Sophia Voight, Opinion Editor

UW Oshkosh hosted its very own Hunger Games last Sunday with bingo games in which participants could win groceries as prizes.

Grocery Bingo offered students an entertaining way to win some free snacks and meals by pandering to the broke and starving college students’ desire for nourishment.

But is grocery bingo just a fun opportunity for students to win food or is it mocking food insecurity in college students by getting them to play for their supper?

The bingo games were open to all students and were free to play, with a wide variety of prizes including boxes of cereal, canned goods, bags of chips, cartons of juice, granola bars, Goldfish, Pop-Tarts and Jell-O cups.

Carter Uslabar
Carter Uslabar /Advance Titan

Such an event almost jeers at college students’ food insecurity by giving it away as a prize in a game, as opposed to providing adequate food support to students in the first place.

It acknowledges that students need and want food assistance but does so by dangling it over their heads as a possible prize in a game.

The bingo game was held in Reeve Memorial Union’s Titan Underground, the same destination of UWO’s new food pantry, The Cabinet, where students can pick up food items for free, rather than having to try and win it, exhibiting somewhat juxtaposing scenes.

Grocery bingo can be a fun activity for students who enjoy the regular bingo games that the university hosts, but who could also use some extra food, free of charge.

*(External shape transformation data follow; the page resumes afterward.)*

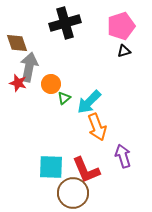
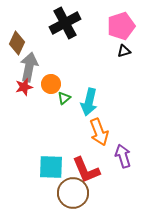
black cross: rotated 12 degrees counterclockwise
brown diamond: rotated 45 degrees clockwise
red star: moved 6 px right, 4 px down; rotated 30 degrees counterclockwise
cyan arrow: rotated 32 degrees counterclockwise
orange arrow: moved 2 px right, 5 px down
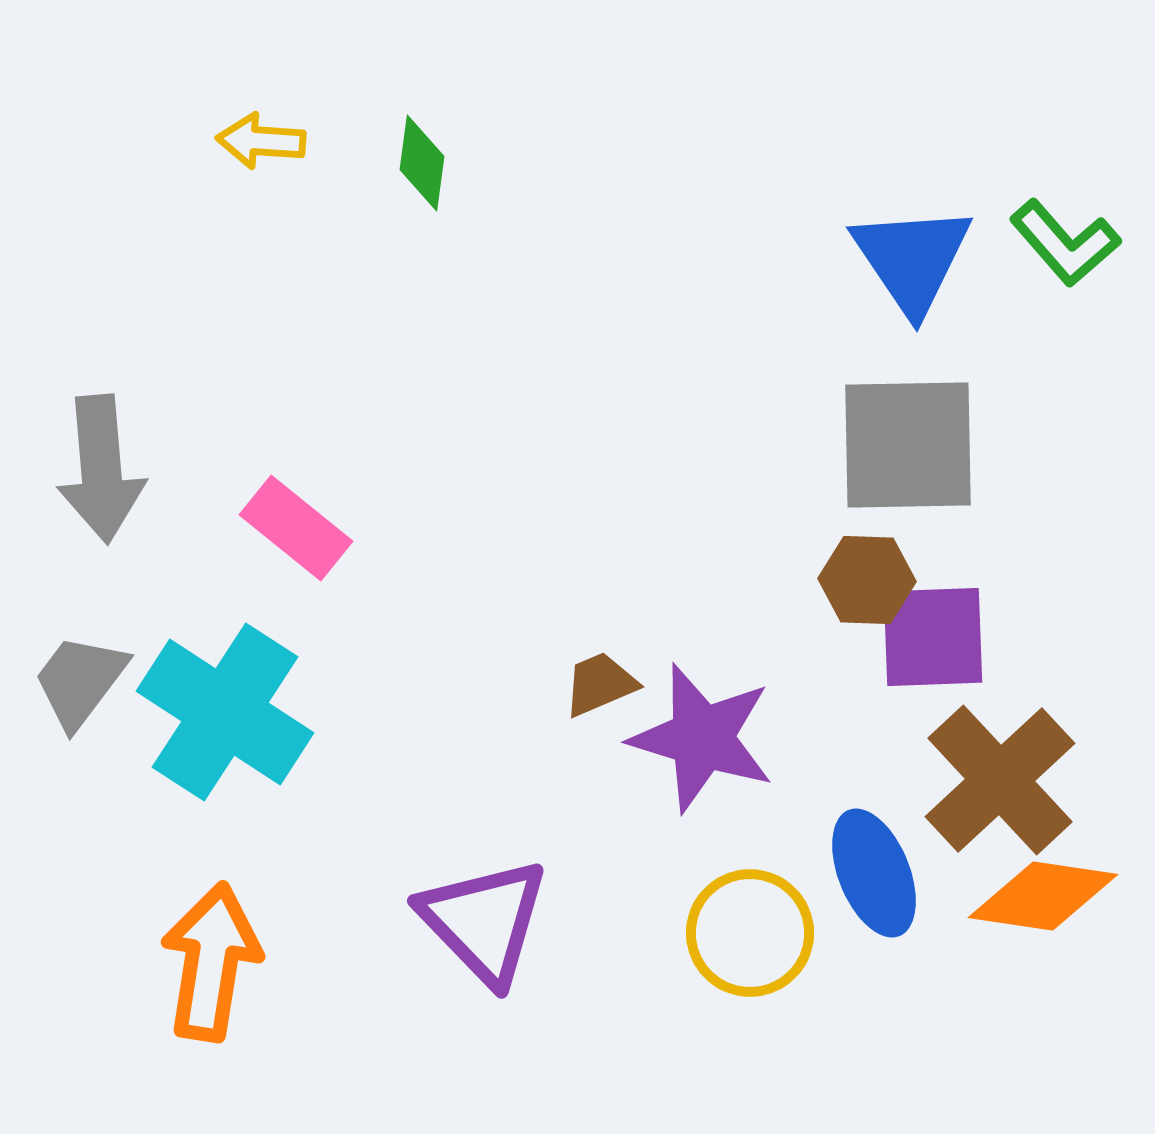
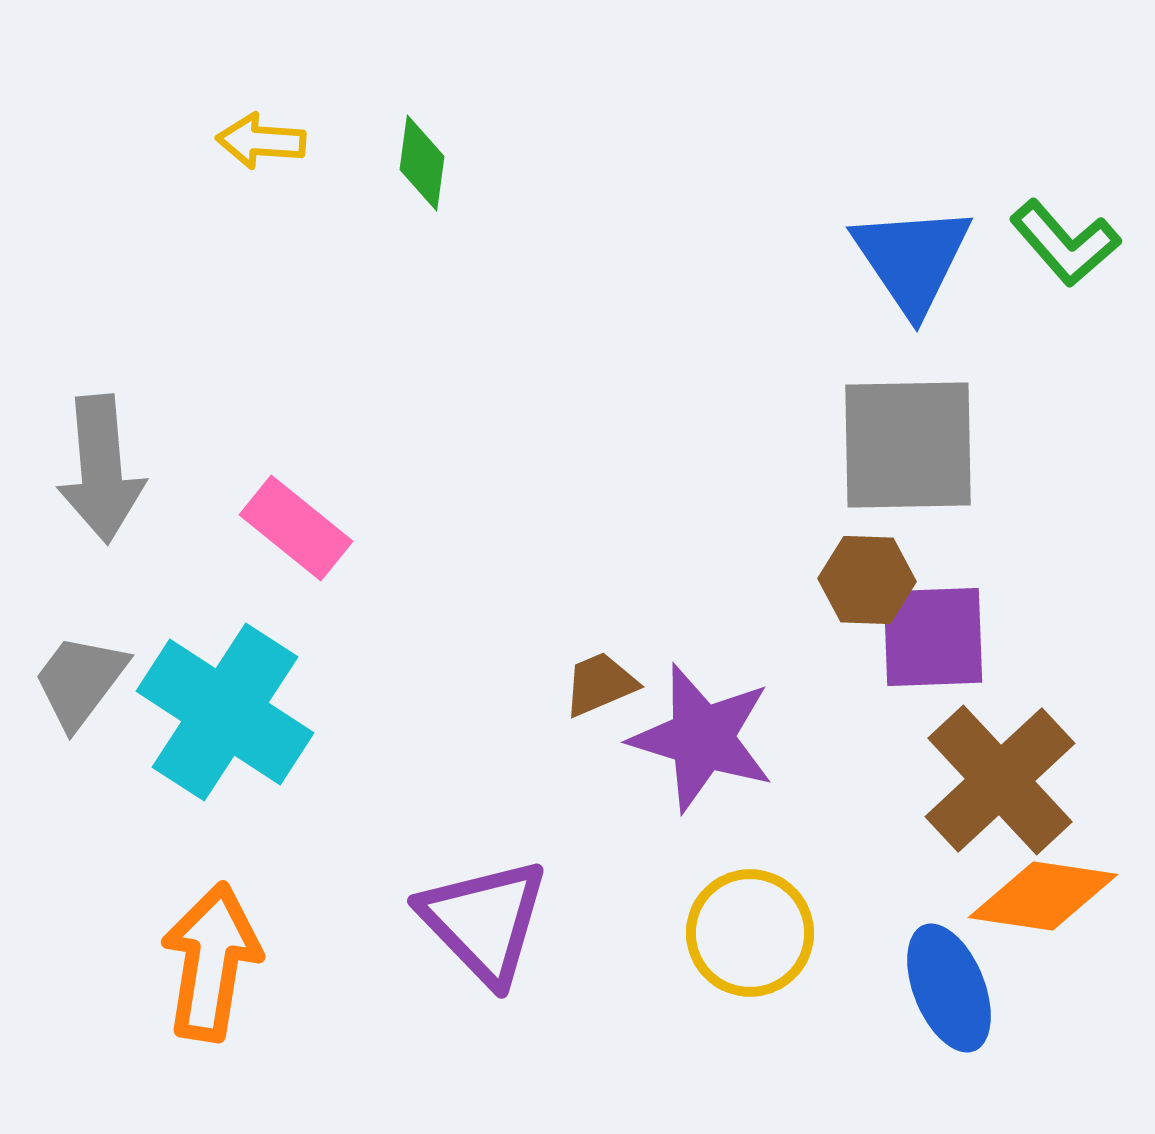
blue ellipse: moved 75 px right, 115 px down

It’s not as if the students who played were all on the brink of starvation, looking for any opportunity to get food.

Students who went to play grocery bingo came for the game as well as the prospect of winning food.

Freshman Halle Braun said she went to grocery bingo to have fun and get some free groceries.

“It’s nice getting free food when you’re a broke college kid,” Braun said.

Sophomore Jaime Sydow said she attended the event because she enjoys playing bingo but was also attracted to the idea of getting free food.

“Food is expensive to buy,” Sydow said. “If you can come win a few things, that will feed me for a couple of days.”

But the idea of acknowledging college students’ need for food and deciding to make it a prize in a game is a bit satirical.

Groceries aren’t glamorous prizes; no gourmet food was given out at Grocery Bingo. Yet the students who won seemed thrilled, cheering and eagerly running up to select their prize because when you’re a broke college student, winning food can seem like winning the jackpot.

Groceries are something we all need, especially college students who typically suffer through ramen noodle diets while paying for enormous college expenses.

On a college campus, where many students struggle with finances, paying for food and getting enough to eat, Grocery Bingo can be an exciting way to give food out to students, but on the other hand, it seems somewhat satirical to make students play a game to get essential nourishment.